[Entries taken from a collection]
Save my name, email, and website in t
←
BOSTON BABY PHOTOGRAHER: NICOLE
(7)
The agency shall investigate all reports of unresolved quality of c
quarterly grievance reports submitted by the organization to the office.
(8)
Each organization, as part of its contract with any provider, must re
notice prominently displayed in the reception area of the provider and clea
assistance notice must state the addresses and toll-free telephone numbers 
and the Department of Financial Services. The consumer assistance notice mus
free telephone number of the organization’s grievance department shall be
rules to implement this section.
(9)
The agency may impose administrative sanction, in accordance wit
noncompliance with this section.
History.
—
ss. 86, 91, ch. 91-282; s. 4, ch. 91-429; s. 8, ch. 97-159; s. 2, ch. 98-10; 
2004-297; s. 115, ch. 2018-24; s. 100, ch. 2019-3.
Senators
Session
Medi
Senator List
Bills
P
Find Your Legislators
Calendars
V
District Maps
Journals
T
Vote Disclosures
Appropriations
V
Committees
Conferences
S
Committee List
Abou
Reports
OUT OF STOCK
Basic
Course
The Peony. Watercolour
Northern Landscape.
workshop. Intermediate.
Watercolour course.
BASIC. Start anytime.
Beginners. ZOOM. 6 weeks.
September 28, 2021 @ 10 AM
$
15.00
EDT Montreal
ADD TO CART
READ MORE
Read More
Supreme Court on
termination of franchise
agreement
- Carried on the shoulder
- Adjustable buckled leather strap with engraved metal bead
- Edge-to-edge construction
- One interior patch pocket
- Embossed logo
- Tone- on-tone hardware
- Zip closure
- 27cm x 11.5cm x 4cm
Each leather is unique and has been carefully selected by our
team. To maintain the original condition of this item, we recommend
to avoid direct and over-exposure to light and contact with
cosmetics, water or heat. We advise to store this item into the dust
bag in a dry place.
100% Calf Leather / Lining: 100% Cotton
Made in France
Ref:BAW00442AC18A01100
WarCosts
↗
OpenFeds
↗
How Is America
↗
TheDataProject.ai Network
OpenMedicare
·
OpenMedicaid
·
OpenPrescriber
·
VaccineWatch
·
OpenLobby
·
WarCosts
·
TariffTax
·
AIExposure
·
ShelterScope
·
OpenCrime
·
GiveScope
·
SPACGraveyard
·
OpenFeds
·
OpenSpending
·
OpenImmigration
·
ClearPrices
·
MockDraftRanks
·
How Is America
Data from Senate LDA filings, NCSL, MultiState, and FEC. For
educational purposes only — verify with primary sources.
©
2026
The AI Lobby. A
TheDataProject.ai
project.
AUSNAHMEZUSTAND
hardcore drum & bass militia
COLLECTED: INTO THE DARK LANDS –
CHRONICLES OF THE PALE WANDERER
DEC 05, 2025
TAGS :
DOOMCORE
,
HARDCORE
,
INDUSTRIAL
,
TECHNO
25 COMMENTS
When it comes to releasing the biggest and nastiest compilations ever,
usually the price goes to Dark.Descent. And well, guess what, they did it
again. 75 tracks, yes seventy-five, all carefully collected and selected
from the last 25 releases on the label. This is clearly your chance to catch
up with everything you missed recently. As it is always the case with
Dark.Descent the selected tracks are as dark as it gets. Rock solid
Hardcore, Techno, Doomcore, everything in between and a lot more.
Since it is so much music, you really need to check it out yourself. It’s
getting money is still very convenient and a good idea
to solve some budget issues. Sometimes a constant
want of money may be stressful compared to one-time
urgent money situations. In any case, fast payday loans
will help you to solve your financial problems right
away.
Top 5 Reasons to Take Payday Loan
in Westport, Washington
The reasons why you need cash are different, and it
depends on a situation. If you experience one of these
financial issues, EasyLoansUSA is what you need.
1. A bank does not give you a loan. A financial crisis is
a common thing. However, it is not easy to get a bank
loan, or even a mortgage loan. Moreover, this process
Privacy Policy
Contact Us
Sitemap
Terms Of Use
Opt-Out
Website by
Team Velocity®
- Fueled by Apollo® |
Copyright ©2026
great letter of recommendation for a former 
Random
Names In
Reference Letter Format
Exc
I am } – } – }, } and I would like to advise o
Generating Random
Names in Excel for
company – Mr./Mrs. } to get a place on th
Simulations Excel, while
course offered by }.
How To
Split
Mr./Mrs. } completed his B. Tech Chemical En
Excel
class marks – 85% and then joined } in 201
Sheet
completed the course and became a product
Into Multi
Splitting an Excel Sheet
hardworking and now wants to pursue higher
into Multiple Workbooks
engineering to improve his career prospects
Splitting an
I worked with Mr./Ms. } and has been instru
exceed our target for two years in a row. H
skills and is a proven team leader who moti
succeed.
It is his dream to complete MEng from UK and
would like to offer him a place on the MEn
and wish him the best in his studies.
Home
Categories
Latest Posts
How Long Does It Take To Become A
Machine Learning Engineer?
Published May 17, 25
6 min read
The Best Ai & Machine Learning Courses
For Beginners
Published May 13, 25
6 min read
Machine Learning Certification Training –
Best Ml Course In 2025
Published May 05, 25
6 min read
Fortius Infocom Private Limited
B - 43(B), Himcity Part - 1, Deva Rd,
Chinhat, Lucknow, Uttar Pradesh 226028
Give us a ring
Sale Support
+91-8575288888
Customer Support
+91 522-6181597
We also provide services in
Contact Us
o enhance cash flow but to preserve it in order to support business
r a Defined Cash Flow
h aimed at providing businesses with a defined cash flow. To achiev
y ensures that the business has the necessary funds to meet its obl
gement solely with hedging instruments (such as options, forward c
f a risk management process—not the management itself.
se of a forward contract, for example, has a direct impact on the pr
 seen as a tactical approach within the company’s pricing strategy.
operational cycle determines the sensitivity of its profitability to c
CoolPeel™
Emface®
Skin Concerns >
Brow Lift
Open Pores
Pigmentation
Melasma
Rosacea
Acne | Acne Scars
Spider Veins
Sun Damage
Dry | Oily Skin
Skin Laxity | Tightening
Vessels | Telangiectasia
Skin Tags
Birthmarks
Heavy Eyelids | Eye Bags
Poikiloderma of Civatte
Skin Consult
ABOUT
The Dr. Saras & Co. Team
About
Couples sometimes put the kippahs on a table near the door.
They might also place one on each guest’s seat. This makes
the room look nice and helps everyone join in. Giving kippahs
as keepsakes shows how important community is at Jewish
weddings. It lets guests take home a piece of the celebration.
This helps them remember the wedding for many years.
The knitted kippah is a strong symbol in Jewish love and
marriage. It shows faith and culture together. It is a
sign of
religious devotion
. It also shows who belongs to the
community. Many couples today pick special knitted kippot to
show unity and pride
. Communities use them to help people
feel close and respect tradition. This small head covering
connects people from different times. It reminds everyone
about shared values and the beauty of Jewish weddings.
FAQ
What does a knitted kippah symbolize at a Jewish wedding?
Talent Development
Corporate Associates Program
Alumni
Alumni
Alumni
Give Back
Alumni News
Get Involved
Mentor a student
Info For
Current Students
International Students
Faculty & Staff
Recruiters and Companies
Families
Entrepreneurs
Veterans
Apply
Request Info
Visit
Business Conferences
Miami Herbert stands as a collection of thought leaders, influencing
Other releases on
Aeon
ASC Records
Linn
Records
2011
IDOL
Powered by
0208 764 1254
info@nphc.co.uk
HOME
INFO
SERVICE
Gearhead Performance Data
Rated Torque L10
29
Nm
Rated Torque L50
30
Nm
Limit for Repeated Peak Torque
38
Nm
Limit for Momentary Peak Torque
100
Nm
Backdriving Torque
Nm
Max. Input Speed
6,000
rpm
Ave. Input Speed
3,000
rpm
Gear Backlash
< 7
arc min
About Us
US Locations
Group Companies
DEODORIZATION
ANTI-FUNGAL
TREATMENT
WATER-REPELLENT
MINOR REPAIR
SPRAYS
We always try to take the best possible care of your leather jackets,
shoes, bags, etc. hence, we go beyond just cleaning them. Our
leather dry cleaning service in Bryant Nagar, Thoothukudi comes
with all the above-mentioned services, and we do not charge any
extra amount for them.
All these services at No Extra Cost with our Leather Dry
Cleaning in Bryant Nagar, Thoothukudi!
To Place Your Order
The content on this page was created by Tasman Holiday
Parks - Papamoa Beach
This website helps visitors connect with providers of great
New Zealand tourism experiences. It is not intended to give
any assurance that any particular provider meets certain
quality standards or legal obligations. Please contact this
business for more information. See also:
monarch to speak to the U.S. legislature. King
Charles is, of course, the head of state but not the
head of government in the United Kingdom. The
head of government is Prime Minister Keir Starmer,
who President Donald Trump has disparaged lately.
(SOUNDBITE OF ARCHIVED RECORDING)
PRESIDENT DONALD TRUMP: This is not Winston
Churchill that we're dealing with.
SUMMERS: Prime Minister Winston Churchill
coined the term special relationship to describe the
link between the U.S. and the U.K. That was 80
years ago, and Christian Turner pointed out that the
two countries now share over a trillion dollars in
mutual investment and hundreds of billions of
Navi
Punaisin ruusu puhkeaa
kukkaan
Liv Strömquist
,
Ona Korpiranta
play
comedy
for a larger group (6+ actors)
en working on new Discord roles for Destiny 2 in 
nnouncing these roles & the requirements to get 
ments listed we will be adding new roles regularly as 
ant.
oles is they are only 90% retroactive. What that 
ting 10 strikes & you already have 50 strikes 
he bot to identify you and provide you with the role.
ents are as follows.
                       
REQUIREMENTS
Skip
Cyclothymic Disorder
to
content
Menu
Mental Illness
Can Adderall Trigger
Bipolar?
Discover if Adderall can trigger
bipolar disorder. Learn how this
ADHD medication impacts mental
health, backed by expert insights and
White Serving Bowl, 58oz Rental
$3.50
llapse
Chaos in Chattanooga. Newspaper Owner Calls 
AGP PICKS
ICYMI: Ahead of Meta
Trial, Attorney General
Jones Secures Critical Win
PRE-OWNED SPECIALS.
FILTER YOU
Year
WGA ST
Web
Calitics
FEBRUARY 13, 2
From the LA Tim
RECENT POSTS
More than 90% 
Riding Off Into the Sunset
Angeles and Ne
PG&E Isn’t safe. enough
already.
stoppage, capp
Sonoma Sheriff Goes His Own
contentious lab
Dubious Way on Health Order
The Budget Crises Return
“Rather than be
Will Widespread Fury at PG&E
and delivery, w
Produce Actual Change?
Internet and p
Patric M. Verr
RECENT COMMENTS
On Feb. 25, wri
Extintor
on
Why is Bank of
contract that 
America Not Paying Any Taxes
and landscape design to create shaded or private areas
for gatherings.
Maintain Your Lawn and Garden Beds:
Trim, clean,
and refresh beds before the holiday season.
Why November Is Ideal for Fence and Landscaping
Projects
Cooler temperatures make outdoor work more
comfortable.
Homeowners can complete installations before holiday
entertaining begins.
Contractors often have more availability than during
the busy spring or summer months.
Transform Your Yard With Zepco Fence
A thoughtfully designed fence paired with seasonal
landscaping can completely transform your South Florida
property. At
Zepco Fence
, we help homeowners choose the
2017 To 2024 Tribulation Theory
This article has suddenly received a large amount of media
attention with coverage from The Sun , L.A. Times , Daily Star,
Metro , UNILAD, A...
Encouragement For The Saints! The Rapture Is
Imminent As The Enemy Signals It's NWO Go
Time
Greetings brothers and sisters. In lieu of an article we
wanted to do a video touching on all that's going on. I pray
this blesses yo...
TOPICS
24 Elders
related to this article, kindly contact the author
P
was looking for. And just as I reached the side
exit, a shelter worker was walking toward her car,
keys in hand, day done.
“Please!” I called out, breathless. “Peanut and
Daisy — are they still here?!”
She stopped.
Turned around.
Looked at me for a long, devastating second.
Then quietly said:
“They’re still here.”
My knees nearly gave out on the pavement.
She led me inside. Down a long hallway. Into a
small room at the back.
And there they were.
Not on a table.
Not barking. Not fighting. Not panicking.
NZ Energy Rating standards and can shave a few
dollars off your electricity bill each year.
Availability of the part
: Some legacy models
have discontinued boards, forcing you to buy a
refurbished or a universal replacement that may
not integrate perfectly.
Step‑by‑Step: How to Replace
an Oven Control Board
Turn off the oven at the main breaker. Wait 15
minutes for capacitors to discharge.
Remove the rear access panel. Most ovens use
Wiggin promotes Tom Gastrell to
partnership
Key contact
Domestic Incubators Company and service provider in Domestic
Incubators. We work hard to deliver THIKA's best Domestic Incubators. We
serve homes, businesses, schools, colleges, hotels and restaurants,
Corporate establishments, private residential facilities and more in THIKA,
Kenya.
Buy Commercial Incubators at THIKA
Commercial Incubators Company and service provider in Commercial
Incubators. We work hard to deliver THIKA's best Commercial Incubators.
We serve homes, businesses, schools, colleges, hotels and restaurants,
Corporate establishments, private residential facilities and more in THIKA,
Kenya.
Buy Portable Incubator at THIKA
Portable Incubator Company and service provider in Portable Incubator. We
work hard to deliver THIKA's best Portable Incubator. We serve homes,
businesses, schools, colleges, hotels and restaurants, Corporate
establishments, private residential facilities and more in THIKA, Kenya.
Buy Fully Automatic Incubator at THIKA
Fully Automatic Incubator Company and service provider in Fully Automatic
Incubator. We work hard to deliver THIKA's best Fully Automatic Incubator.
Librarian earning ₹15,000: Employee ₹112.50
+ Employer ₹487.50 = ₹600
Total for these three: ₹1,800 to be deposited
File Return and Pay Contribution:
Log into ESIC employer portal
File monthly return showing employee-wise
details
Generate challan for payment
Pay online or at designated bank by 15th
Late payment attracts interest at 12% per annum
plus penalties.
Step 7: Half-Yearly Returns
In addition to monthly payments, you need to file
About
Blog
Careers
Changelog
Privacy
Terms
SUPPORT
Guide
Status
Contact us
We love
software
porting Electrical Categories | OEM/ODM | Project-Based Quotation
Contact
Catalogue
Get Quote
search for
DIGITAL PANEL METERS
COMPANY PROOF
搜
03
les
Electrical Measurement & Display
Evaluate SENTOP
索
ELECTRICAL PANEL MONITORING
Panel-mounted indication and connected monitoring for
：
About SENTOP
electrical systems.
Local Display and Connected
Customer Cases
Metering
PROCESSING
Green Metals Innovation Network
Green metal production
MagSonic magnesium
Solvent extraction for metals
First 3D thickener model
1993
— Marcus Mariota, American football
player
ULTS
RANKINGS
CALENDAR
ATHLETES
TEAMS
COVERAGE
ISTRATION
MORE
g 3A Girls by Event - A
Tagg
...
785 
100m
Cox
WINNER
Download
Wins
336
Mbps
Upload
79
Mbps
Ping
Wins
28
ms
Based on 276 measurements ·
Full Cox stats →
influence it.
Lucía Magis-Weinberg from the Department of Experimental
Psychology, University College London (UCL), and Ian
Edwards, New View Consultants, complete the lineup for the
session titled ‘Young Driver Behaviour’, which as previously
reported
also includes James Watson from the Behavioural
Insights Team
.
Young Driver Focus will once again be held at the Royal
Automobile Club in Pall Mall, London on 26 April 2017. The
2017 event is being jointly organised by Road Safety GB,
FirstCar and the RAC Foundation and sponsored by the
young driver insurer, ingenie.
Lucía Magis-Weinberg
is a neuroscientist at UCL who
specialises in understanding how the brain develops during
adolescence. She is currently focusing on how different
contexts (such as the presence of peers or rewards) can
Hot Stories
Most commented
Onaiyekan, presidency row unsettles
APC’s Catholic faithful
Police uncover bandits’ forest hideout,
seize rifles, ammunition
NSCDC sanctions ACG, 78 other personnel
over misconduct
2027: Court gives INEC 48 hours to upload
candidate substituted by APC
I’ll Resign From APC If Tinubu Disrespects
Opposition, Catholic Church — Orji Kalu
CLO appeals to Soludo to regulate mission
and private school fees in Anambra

**YOUR GOAL**
Starting with the line with "Sonoma Sheriff Goes His Own" above and going on through the line with "the busy spring or summer months.", transcribe every line exactly, both ends included, and add nothing.

**EXERCISE RESPONSE**
Sonoma Sheriff Goes His Own
contentious lab
Dubious Way on Health Order
The Budget Crises Return
“Rather than be
Will Widespread Fury at PG&E
and delivery, w
Produce Actual Change?
Internet and p
Patric M. Verr
RECENT COMMENTS
On Feb. 25, wri
Extintor
on
Why is Bank of
contract that 
America Not Paying Any Taxes
and landscape design to create shaded or private areas
for gatherings.
Maintain Your Lawn and Garden Beds:
Trim, clean,
and refresh beds before the holiday season.
Why November Is Ideal for Fence and Landscaping
Projects
Cooler temperatures make outdoor work more
comfortable.
Homeowners can complete installations before holiday
entertaining begins.
Contractors often have more availability than during
the busy spring or summer months.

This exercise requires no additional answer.